Step 4: Add the same write to label_tool.py

In avocet/app/label_tool.py, add a module-level constant after _SCORE_FILE:

_DIGEST_SAMPLES_FILE = _ROOT / "data" / "digest_samples.jsonl"

In _do_label() (around line 728, after _append_jsonl(_SCORE_FILE, row)):

            if label == "digest":
                _append_jsonl(
                    _DIGEST_SAMPLES_FILE,
                    {
                        "subject":   entry.get("subject", ""),
                        "body":      (entry.get("body", ""))[:2000],
                        "from_addr": entry.get("from_addr", ""),
                        "date":      entry.get("date", ""),
                        "account":   entry.get("account", ""),
                    },
                )

(_append_jsonl already exists in label_tool.py at line ~396 — reuse it.)
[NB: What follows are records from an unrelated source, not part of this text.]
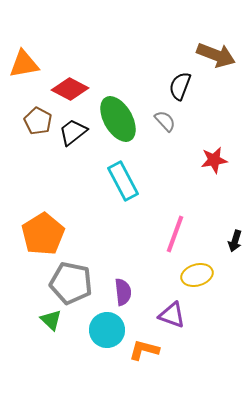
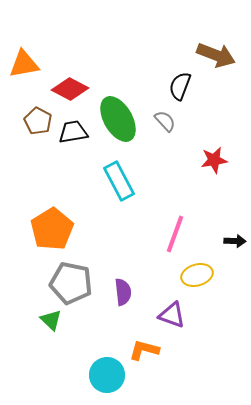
black trapezoid: rotated 28 degrees clockwise
cyan rectangle: moved 4 px left
orange pentagon: moved 9 px right, 5 px up
black arrow: rotated 105 degrees counterclockwise
cyan circle: moved 45 px down
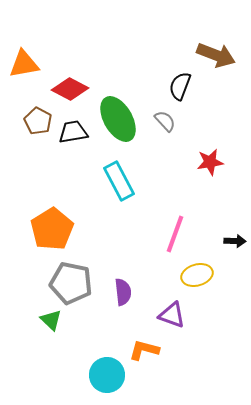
red star: moved 4 px left, 2 px down
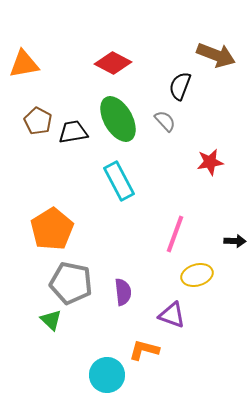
red diamond: moved 43 px right, 26 px up
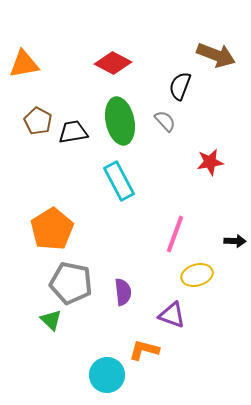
green ellipse: moved 2 px right, 2 px down; rotated 18 degrees clockwise
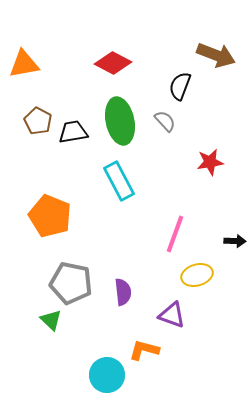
orange pentagon: moved 2 px left, 13 px up; rotated 18 degrees counterclockwise
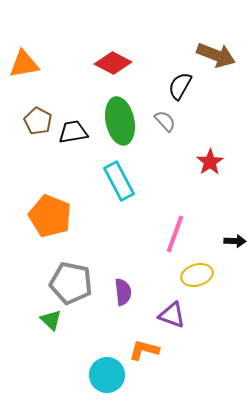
black semicircle: rotated 8 degrees clockwise
red star: rotated 24 degrees counterclockwise
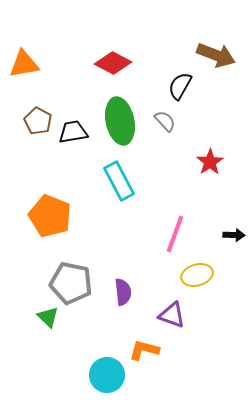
black arrow: moved 1 px left, 6 px up
green triangle: moved 3 px left, 3 px up
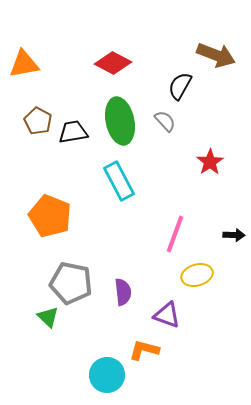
purple triangle: moved 5 px left
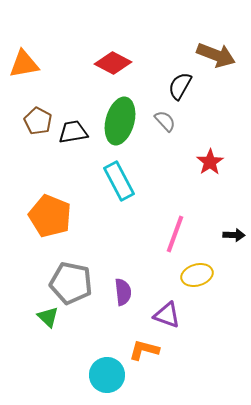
green ellipse: rotated 27 degrees clockwise
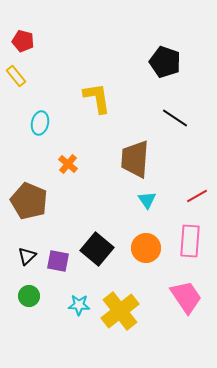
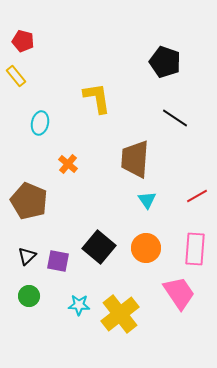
pink rectangle: moved 5 px right, 8 px down
black square: moved 2 px right, 2 px up
pink trapezoid: moved 7 px left, 4 px up
yellow cross: moved 3 px down
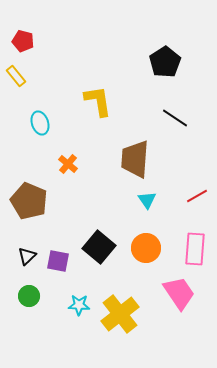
black pentagon: rotated 20 degrees clockwise
yellow L-shape: moved 1 px right, 3 px down
cyan ellipse: rotated 30 degrees counterclockwise
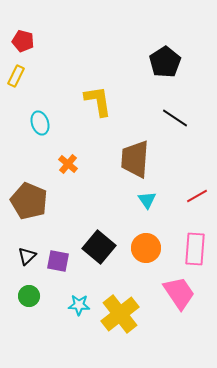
yellow rectangle: rotated 65 degrees clockwise
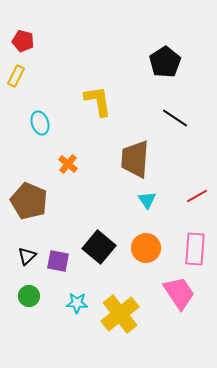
cyan star: moved 2 px left, 2 px up
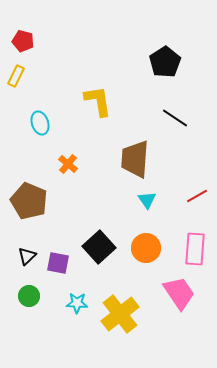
black square: rotated 8 degrees clockwise
purple square: moved 2 px down
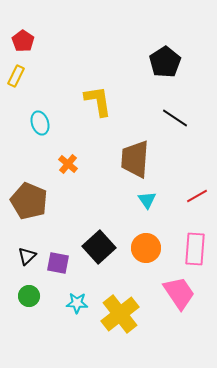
red pentagon: rotated 20 degrees clockwise
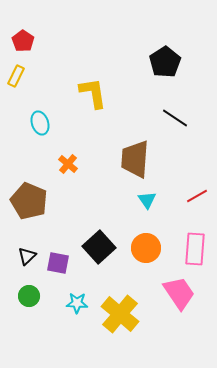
yellow L-shape: moved 5 px left, 8 px up
yellow cross: rotated 12 degrees counterclockwise
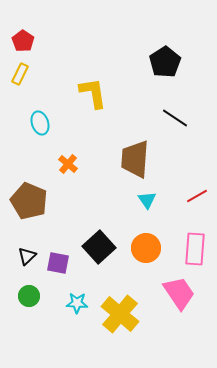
yellow rectangle: moved 4 px right, 2 px up
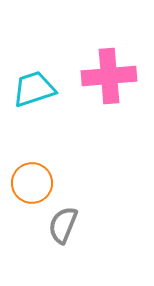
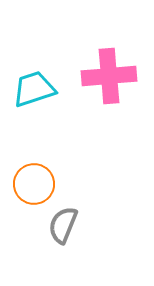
orange circle: moved 2 px right, 1 px down
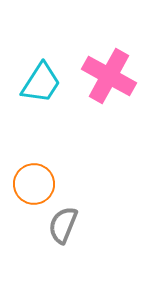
pink cross: rotated 34 degrees clockwise
cyan trapezoid: moved 7 px right, 6 px up; rotated 141 degrees clockwise
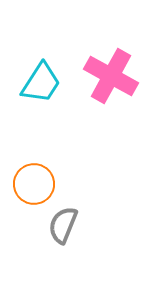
pink cross: moved 2 px right
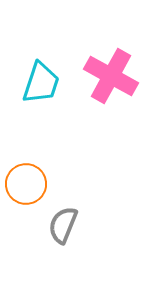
cyan trapezoid: rotated 15 degrees counterclockwise
orange circle: moved 8 px left
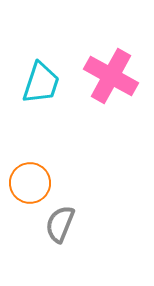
orange circle: moved 4 px right, 1 px up
gray semicircle: moved 3 px left, 1 px up
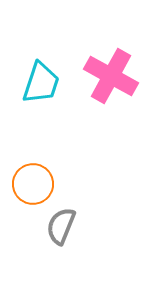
orange circle: moved 3 px right, 1 px down
gray semicircle: moved 1 px right, 2 px down
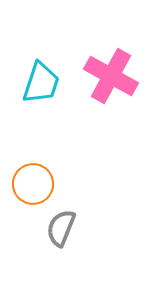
gray semicircle: moved 2 px down
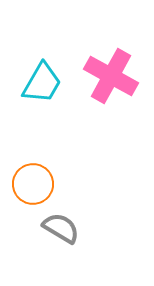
cyan trapezoid: moved 1 px right; rotated 12 degrees clockwise
gray semicircle: rotated 99 degrees clockwise
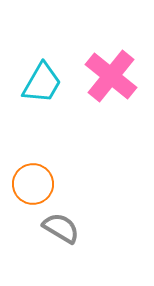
pink cross: rotated 10 degrees clockwise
Step 5: Create the example file

Create avocet/data/digest_samples.jsonl.example:

{"subject": "10 new Software Engineer jobs for you", "body": "Software Engineer\nAcme Corp\nSan Francisco, CA\n\nView job: https://www.linkedin.com/jobs/view/1234567890/\n", "from_addr": "LinkedIn <jobalerts@linkedin.com>", "date": "Mon, 03 Mar 2026 09:00:00 +0000", "account": "example@gmail.com"}

Step 6: Update .gitignore in avocet

Verify data/digest_samples.jsonl is gitignored. Open avocet/.gitignore — it should already have data/*.jsonl. If not, add:

data/digest_samples.jsonl

Step 7: Run all avocet tests

/devl/miniconda3/envs/job-seeker/bin/pytest tests/ -v

Expected: all tests PASS

Step 8: Commit

cd /Library/Development/CircuitForge/avocet
git add app/api.py app/label_tool.py tests/test_digest_bucket.py data/digest_samples.jsonl.example
git commit -m "feat: digest sample bucket — write digest-labeled emails to digest_samples.jsonl"

Summary

Task Repo Commit message
1 peregrine feat: digest parser registry + LinkedIn parser (moved from imap_sync)
2 avocet feat: fetch_digest_samples script for building new parsers
3 peregrine feat: Adzuna digest email parser
4 peregrine feat: The Ladders digest email parser
5 peregrine refactor: imap_sync uses digest_parsers dispatcher; remove inline LinkedIn parser
6 avocet feat: digest sample bucket — write digest-labeled emails to digest_samples.jsonl

Tasks 1, 2, and 6 are independent and can be done in any order. Tasks 3 and 4 depend on Task 2 (samples needed before implementing parsers). Task 5 depends on Tasks 1, 3, and 4 (all parsers should be ready before switching imap_sync).